Semua mata berpaling kearah Lan Xueruo. Pria separuh baya itu melangkah maju, membungkuk dengan sangat kearah Lan Xueruo, dan dengan tulus menyatakan: “Nona, terima kasih telah menyelamatkan kedua anak saya. Saya benar-benar tak tahu bagaimana saya harus membalas kebaikan anda … Nama saya adalah Feng Baichuan dan saya adalah pemimpin klan saat ini. Dan ini adalah istriku Feng Caiyun.”

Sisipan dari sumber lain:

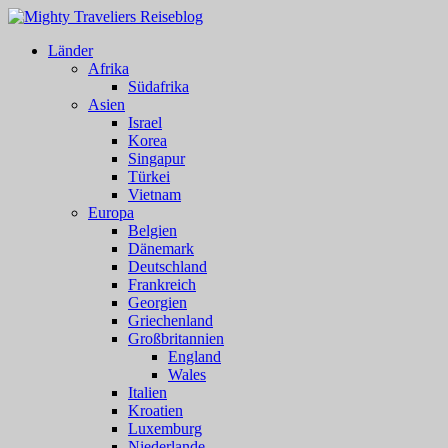
Länder
Afrika
Südafrika
Asien
Israel
Korea
Singapur
Türkei
Vietnam
Europa
Belgien
Dänemark
Deutschland
Frankreich
Georgien
Griechenland
Großbritannien
England
Wales
Italien
Kroatien
Luxemburg
Niederlande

“Bukan masalah sama sekali. Kebetulan aku melewatinya dan itu membutuhkan sedikit usaha.” Lan Xueruo berkata dengan sopan. Pria didepannya berusia tiga puluh empat tahun; Penampilan dan pakaian yang dikenakannya begitu rendah hati dan jarak diantara kedua alisnya menunjukkan sentuhan keanggunan dan ketenangan yang terlihat samar-samar. Tanda api yang menyala didahinya tampak terlihat sangat jelas.

Namun sebagai pemimpin klan, profound strength miliknya hanya berada pada tingkat kesepuluh pada Elementary Profound Realm. Sehubungan dengan usianya, tingkat profound strengthnya pada saat ini memang terlalu rendah. Namun, Lan Xueruo segera menyadari bahwa setiap orang didepannya berada ditingkat kesepuluh pada Elementary Profound Realm; dalam aspek ini semuanya begitu sama.

“Terima kasih, sungguh, kami terlalu bersyukur.” Feng Caiyun membungkuk dengan rasa bersyukur kearah Lan Xueruo, terlalu bersyukur untuk berkata-kata.

“Begitu luar biasanya bagi Zu’er dan Xian’er untuk dapat berhasil kembali dengan selamat. Namun, para pencuri kejam itu …. Sigh. “Pria tua berjanggut dari samping mendesah lega dan kemudian bernafas panjang.

“Bis sister sangat kuat, ia pasti dapat mengusir semua pencuri kejam itu.” Feng Zu’er, yang secara pribadi telah melihat “kekuatan yang tak terkalahkan” milik Lan Xueruo, mengepalkan tangannya dan berbicara dengan penuh keyakinan.

Namun, kekhawatiran mereka tak dapat berkurang hanya dengan kata-katanya saja. Sementara mereka percaya bahwa kekuatannya yang luar biasa sungguh menakjubkan untuk menyelamatkan kedua anak dari ketiga pencuri kejam itu, ia tampak seperti wanita muda berusia tujuh belas hingga delapan belas tahun. Bahkan jika profound strength-nya tinggi, seberapa tinggikah kekuatannya? Lawannya adalah sekelompok tentara bayaran terkenal yang jumlahnya sekitar ratusan. Kapten dan ketiga wakilnya semua berada ditingkat True Profound Realm; Itu adalah sesuatu yang susah yang bisa ditolak oleh seorang wanita muda.